▸ PROBLEM TO WORK ON: For the word "racism", return each line of the data in which it occurs.

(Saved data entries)
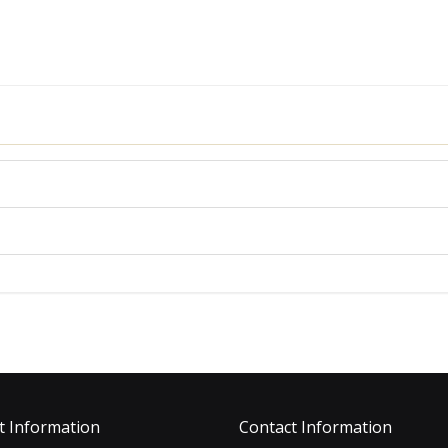
t Information
Contact Information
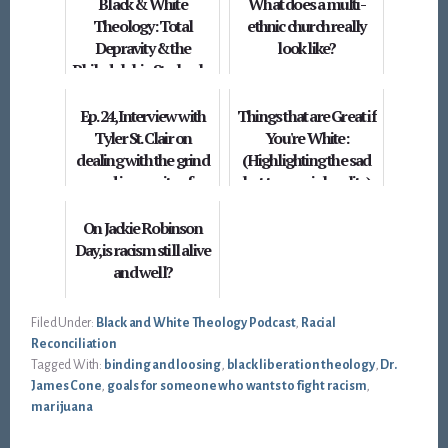
Black & White
What does a multi-
Theology: Total
ethnic church really
Depravity & the
look like?
Philadelphia Starbucks
Arrests
Ep. 24, Interview with
Things that are Great if
Tyler St. Clair on
You're White:
dealing with the grind
(Highlighting the sad
and insecurity of
but true racial reality)
pastoring + race ...
On Jackie Robinson
Day, is racism still alive
and well?
Filed Under:
Black and White Theology Podcast
,
Racial
Reconciliation
Tagged With:
binding and loosing
,
black liberation theology
,
Dr.
James Cone
,
goals for someone who wants to fight racism
,
marijuana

▸ WRITTEN SOLUTION:
Day, is racism still alive
goals for someone who wants to fight racism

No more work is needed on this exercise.